Thanks Fuggles - will do... so is my "dotless" version a collectors item then?!


----------



## matty32 (Dec 18, 2005)

Robbie J said:


> sorry Laura, don't mean anything by it
> 
> So Matty that report is bullcr*p
> 
> yes I'm a 35 owner but I still have a 33 somewhere


il let you off being a 33 owner 

;-) get a work trip sorted out for the auto salon buddy as i will be going to that in January


----------



## Robbie J (Jan 8, 2005)

tried last year flipping work changed the date....

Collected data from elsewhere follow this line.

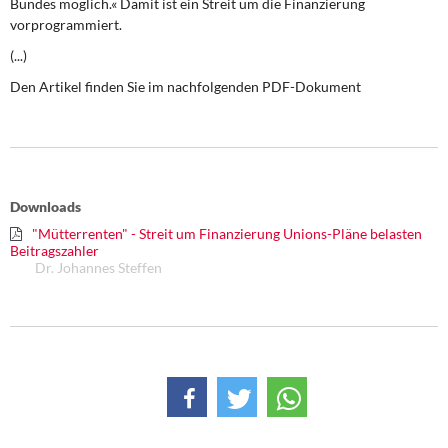
Bundes möglich.« Damit ist ein Streit um die Finanzierung
DIE LINKE
vorprogrammiert.
(...)
Weitere Themen
Den Artikel finden Sie im nachfolgenden PDF-Dokument
Memo-Gruppe
Institut Solidarische Moderne
Rosa-Luxemburg-Stiftung
Downloads
"Mütterrenten" - Streit um Finanzierung Unions-Pläne belasten
Über mich
Beitragszahler
Dr. Johannes Steffen
Kontakt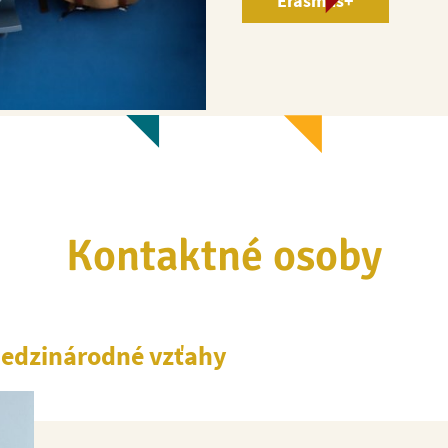
Erasmus+
Kontaktné osoby
medzinárodné vzťahy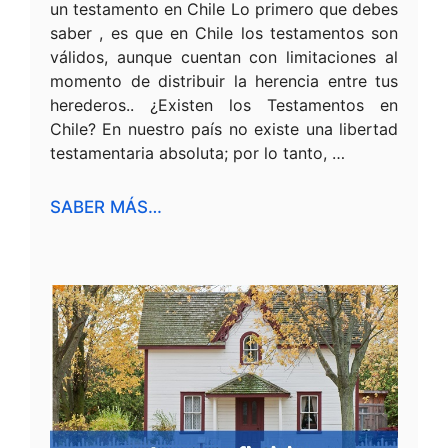
un testamento en Chile Lo primero que debes
saber , es que en Chile los testamentos son
válidos, aunque cuentan con limitaciones al
momento de distribuir la herencia entre tus
herederos.. ¿Existen los Testamentos en
Chile? En nuestro país no existe una libertad
testamentaria absoluta; por lo tanto, …
SABER MÁS…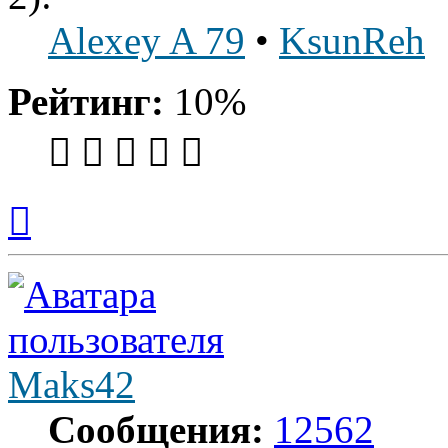
Alexey A 79
•
KsunReh
Рейтинг:
10%
Вернуться
к
началу
Maks42
Сообщения:
12562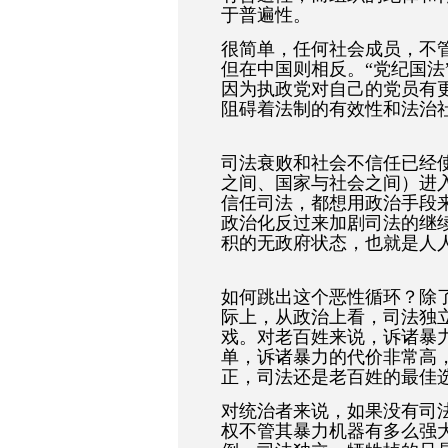
于普遍性。
很简单，任何社会成员，不
但在中国则相反。“党纪国法
因为执政党对自己的党员有
阻碍着法制的有效性和法治
司法衰败和社会不信任已经
之间、国家与社会之间）进
信任司法，都想用政治手段
政治化反过来加剧司法的继
积的无政府状态，也就是人人
如何跳出这个恶性循环？除
际上，从政治上看，司法独
戏。对老百姓来说，诉诸暴
单，诉诸暴力的代价非常高
正，司法还是老百姓的最佳
对统治者来说，如果没有司
权不管其暴力机器有多么强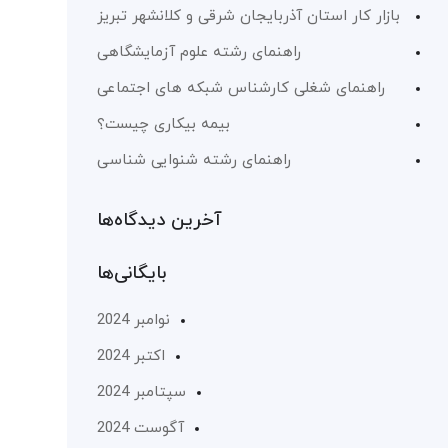
بازار کار استان آذربایجان شرقی و کلانشهر تبریز
راهنمای رشته علوم آزمایشگاهی
راهنمای شغلی کارشناس شبکه های اجتماعی
بیمه بیکاری چیست؟
راهنمای رشته شنوایی شناسی
آخرین دیدگاه‌ها
بایگانی‌ها
نوامبر 2024
اکتبر 2024
سپتامبر 2024
آگوست 2024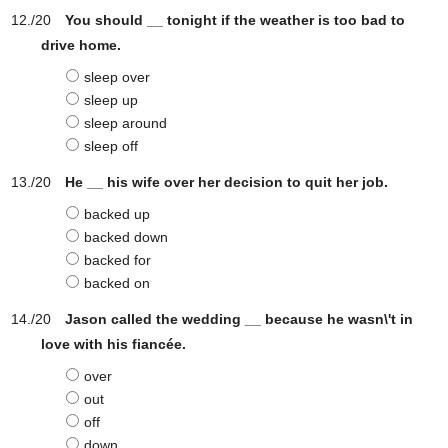
You should __ tonight if the weather is too bad to
drive home.
sleep over
sleep up
sleep around
sleep off
He __ his wife over her decision to quit her job.
backed up
backed down
backed for
backed on
Jason called the wedding __ because he wasn\'t in
love with his fiancée.
over
out
off
down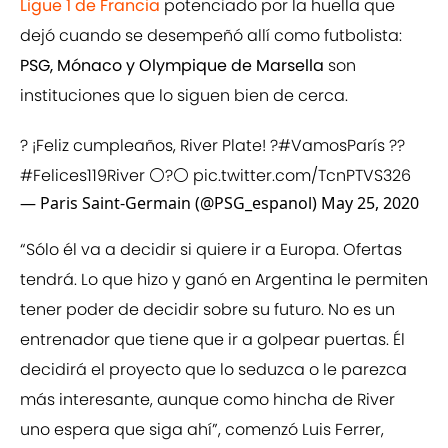
Ligue 1 de Francia
potenciado por la huella que
dejó cuando se desempeñó allí como futbolista:
PSG, Mónaco y Olympique de Marsella
son
instituciones que lo siguen bien de cerca.
? ¡Feliz cumpleaños, River Plate! ?
#VamosParís
??
#Felices119River
⚪?⚪
pic.twitter.com/TcnPTVS326
— Paris Saint-Germain (@PSG_espanol)
May 25, 2020
“Sólo él va a decidir si quiere ir a Europa. Ofertas
tendrá. Lo que hizo y ganó en Argentina le permiten
tener poder de decidir sobre su futuro. No es un
entrenador que tiene que ir a golpear puertas. Él
decidirá el proyecto que lo seduzca o le parezca
más interesante, aunque como hincha de River
uno espera que siga ahí”, comenzó Luis Ferrer,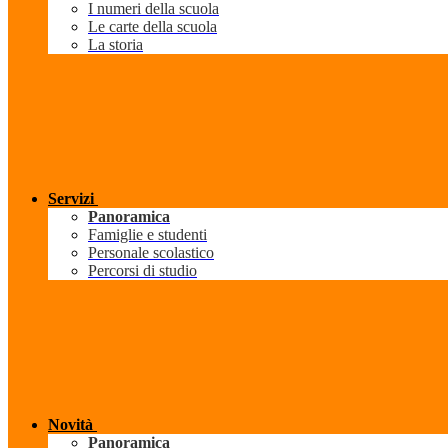
I numeri della scuola
Le carte della scuola
La storia
Servizi
Panoramica
Famiglie e studenti
Personale scolastico
Percorsi di studio
Novità
Panoramica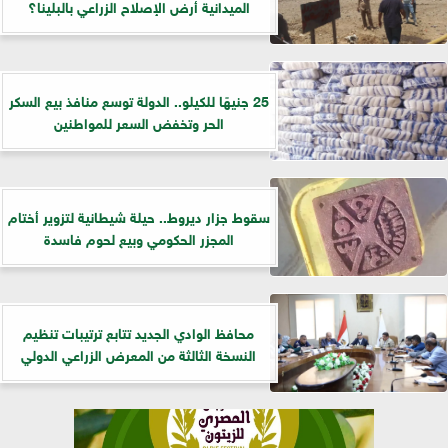
الميدانية أرض الإصلاح الزراعي بالبلينا؟
25 جنيهًا للكيلو.. الدولة توسع منافذ بيع السكر
الحر وتخفض السعر للمواطنين
سقوط جزار ديروط.. حيلة شيطانية لتزوير أختام
المجزر الحكومي وبيع لحوم فاسدة
​محافظ الوادي الجديد تتابع ترتيبات تنظيم
النسخة الثالثة من المعرض الزراعي الدولي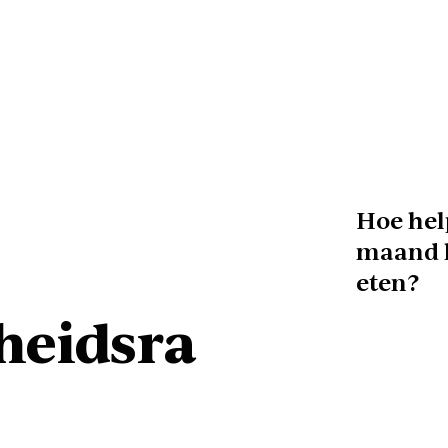
Hoe hel
maand l
eten?
eidsra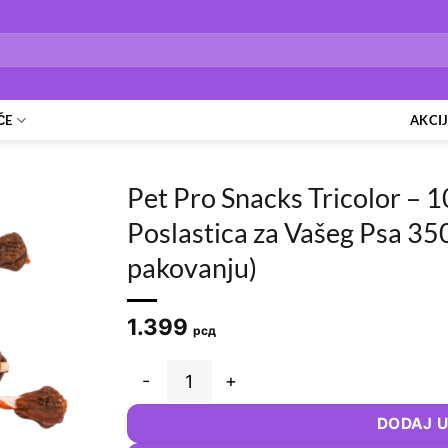
ČE
AKCI
Pet Pro Snacks Tricolor – 1
Poslastica za Vašeg Psa 35
pakovanju)
1.399
рсд
Pet Pro Snacks Tricolor – 100% Prirodna i Hra
DODAJ U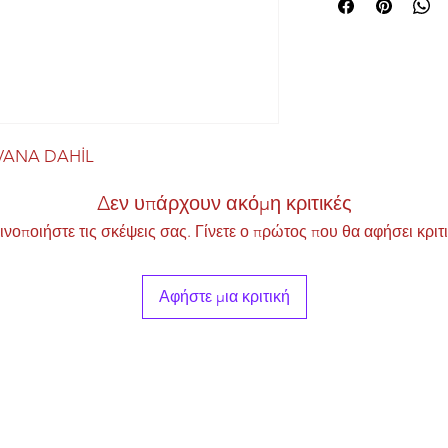
 VANA DAHİL
Δεν υπάρχουν ακόμη κριτικές
ινοποιήστε τις σκέψεις σας. Γίνετε ο πρώτος που θα αφήσει κριτι
Αφήστε μια κριτική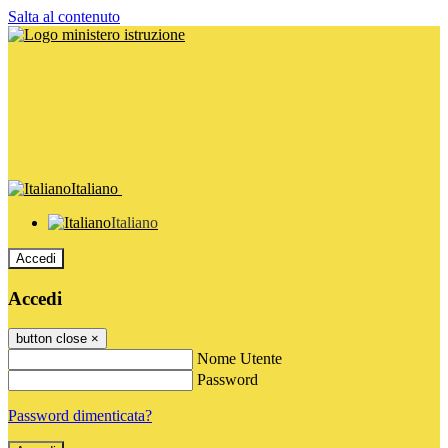
Salta al contenuto
Italiano
Italiano
Accedi
Accedi
button close
×
Nome Utente
Password
Password dimenticata?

Its fun in Japan.... love the place
Sushi, best food
Asahi best beer
Jap cars......

can't live there it would ruin the dream


----------



## x.laura.x (Apr 8, 2009)

aww i wanna go japan .... one of them contries on the to do list before i die... n also go to china...


----------



## Robbie J (Jan 8, 2005)

Honk Kong is fab... I love cites

Tokyo is the dogs boll*cks.....well to visit at least

club trip later this year

I'm going to get the sack as a mod as this is way off topic


----------



## axolotl (May 29, 2008)

That's ok sir, space corp directive 1742: going off topic is permitted but only with pole dancers


----------



## x.laura.x (Apr 8, 2009)

haha what the hell is that ment to mean  am special woooo


----------



## axolotl (May 29, 2008)

lol just a bit of red dwarf speak. yes i think all people are special. billions of galaxies of a dead universe and a few little locations of living sentient being we call humans that can perceive it all and give it meaning. now i'm really off topic.....this beer must be as good as the wine


----------



## x.laura.x (Apr 8, 2009)

haha u bin drinkin as well...


----------



## Robbie J (Jan 8, 2005)

perhaps I should rename the tiltle to drinking on a friday night and talking cr*p


----------



## x.laura.x (Apr 8, 2009)

yeh i think u shud mr


----------



## Fuggles (Jul 3, 2001)

guycuthbert said:


> Thanks Fuggles - will do... so is my "dotless" version a collectors item then?!


They go for a fortune on ebay! :chuckle:


----------